[[ Records for the exercise open ]]
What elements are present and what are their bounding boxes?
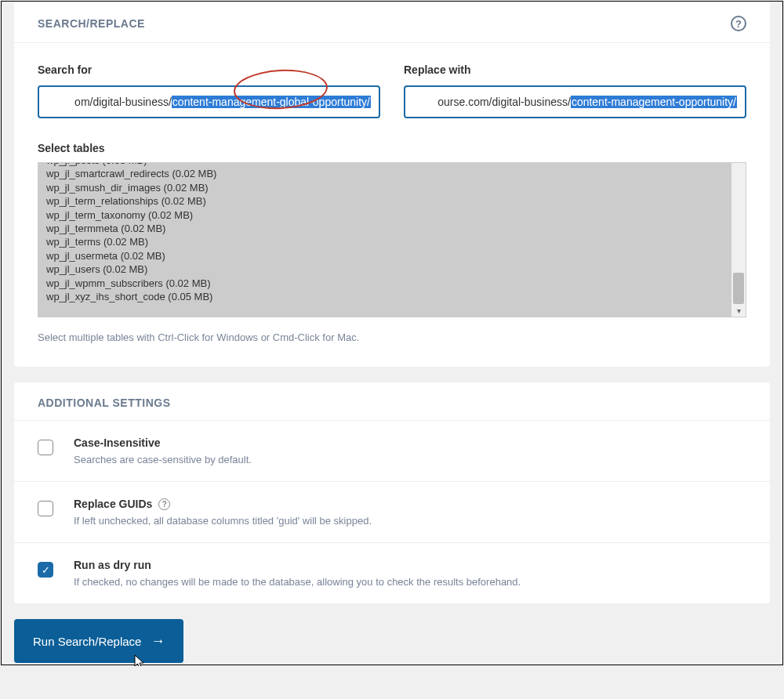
[[ Records for the exercise closed ]]
[[ Records for the exercise open ]]
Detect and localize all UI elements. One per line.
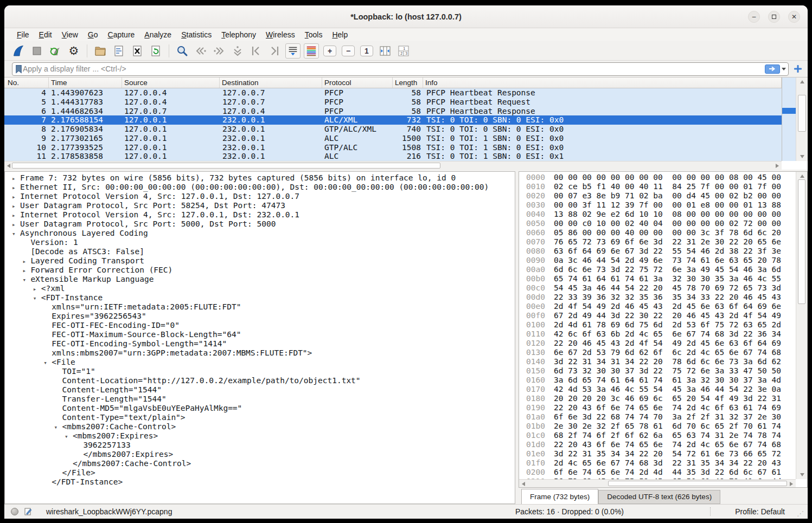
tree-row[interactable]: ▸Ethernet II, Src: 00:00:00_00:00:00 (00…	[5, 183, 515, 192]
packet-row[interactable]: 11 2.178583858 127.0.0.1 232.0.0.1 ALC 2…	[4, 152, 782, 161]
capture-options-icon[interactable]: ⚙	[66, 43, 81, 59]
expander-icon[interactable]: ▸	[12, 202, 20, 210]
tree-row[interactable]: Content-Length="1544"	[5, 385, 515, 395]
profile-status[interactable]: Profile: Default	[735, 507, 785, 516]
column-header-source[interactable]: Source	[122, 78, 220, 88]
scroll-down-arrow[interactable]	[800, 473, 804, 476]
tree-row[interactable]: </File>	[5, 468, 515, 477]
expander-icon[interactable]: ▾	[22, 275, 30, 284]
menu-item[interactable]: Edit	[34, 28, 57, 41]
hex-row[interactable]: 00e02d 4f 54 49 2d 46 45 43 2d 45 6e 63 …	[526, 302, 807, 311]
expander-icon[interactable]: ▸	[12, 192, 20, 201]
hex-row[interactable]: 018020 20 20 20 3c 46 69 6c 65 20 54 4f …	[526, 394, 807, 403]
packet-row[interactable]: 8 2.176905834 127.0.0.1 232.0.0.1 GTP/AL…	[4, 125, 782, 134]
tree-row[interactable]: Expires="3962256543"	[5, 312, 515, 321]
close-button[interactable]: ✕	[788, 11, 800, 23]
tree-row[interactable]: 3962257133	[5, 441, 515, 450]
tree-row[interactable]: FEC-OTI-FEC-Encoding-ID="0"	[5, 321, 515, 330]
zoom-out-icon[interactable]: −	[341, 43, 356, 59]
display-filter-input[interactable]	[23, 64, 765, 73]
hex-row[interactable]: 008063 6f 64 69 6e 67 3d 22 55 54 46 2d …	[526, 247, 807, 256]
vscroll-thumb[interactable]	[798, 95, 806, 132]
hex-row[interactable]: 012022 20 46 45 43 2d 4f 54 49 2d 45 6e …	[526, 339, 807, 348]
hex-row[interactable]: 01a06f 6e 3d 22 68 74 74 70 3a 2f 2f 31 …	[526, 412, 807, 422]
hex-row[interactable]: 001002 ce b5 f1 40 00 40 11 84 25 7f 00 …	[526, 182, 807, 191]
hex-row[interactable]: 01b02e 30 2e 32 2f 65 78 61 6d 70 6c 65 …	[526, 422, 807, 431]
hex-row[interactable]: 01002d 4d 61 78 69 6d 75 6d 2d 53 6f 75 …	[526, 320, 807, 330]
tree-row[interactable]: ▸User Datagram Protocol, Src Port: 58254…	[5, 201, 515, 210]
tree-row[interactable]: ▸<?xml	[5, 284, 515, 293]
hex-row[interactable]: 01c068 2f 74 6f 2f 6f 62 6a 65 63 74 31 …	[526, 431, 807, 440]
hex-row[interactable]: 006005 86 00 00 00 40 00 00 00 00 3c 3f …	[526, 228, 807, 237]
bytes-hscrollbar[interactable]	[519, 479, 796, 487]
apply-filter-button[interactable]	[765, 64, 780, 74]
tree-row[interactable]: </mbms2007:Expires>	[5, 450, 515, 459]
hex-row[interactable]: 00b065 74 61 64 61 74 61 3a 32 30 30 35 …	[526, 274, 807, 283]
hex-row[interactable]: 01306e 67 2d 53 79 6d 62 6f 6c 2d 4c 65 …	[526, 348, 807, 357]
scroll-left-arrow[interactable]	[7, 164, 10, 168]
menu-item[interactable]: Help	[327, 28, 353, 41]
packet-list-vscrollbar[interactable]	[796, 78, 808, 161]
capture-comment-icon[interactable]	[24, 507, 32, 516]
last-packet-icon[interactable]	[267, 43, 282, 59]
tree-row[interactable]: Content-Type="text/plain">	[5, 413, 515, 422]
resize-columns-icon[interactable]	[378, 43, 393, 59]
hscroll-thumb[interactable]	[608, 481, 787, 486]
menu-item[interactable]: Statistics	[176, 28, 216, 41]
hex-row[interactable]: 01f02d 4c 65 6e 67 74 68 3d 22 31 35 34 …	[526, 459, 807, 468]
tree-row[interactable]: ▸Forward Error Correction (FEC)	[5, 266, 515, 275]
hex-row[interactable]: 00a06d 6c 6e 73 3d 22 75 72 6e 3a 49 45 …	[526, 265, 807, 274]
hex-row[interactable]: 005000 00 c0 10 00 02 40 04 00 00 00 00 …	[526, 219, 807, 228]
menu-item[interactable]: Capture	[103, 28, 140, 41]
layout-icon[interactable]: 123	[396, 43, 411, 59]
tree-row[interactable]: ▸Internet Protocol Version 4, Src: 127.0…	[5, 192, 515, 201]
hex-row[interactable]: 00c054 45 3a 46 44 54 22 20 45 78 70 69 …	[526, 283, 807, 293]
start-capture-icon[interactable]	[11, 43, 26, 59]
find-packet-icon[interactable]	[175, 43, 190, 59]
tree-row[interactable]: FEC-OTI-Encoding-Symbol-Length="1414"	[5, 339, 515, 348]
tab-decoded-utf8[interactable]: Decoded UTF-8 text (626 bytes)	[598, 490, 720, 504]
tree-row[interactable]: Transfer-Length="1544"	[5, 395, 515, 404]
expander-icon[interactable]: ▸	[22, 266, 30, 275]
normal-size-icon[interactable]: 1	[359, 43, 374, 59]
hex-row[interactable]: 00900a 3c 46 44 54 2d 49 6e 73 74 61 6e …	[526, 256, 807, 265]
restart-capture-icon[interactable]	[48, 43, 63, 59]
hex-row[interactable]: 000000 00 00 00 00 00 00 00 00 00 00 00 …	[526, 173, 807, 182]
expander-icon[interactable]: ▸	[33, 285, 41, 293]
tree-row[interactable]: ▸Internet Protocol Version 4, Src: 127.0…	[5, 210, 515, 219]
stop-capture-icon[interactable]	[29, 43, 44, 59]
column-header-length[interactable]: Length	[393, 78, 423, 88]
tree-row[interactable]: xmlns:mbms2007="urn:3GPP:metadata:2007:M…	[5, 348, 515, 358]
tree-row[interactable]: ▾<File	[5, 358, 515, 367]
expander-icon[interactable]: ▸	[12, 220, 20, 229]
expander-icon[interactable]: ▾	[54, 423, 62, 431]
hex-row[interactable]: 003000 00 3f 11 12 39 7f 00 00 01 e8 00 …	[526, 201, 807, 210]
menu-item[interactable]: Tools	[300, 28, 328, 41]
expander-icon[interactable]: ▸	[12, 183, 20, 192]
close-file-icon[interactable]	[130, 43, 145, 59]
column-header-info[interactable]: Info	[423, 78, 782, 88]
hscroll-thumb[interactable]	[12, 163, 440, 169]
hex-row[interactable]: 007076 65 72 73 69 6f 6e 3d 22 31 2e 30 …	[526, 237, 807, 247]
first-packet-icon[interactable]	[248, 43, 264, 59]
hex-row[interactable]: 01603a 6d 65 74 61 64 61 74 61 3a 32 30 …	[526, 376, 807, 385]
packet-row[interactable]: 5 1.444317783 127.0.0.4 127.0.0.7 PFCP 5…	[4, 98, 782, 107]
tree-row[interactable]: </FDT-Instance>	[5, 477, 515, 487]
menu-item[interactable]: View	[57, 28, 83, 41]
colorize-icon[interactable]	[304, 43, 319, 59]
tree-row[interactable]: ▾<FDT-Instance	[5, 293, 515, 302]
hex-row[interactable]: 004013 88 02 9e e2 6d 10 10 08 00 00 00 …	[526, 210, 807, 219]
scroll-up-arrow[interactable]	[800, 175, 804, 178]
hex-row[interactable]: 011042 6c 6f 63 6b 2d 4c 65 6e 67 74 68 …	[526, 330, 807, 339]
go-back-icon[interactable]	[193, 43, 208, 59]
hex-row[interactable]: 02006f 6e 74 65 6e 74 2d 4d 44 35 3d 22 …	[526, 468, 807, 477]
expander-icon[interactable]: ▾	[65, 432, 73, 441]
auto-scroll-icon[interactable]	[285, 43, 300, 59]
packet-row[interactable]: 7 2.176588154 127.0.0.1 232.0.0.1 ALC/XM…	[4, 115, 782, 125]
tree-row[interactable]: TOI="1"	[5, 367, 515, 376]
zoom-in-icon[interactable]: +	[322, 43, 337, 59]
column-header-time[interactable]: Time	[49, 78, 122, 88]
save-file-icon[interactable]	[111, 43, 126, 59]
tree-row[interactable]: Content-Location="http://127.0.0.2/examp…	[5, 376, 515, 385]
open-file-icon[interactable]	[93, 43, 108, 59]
[[ Records for the exercise closed ]]
[[ Records for the exercise open ]]
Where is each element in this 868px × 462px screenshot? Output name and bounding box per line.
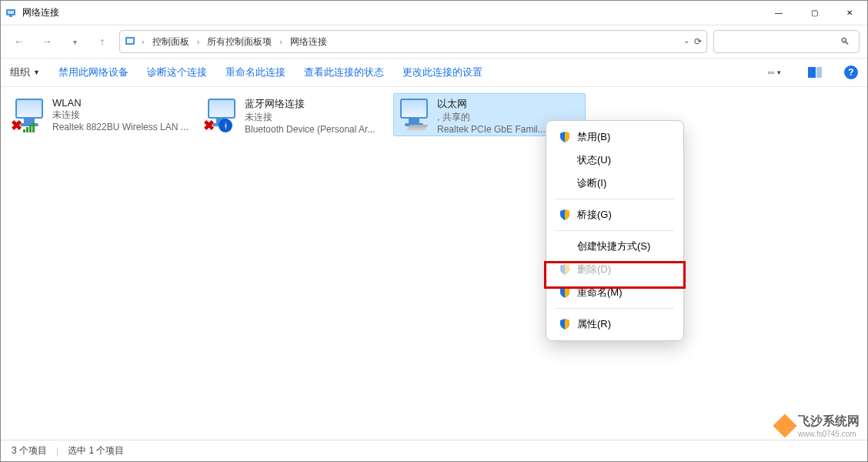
[[ Records for the exercise closed ]]
Task item -
Each line above that includes "bounding" should be shown.

Response to the exercise -
What elements are present and what are their bounding boxes?
Where is each element in this 868px × 462px screenshot? Output name and bounding box per line.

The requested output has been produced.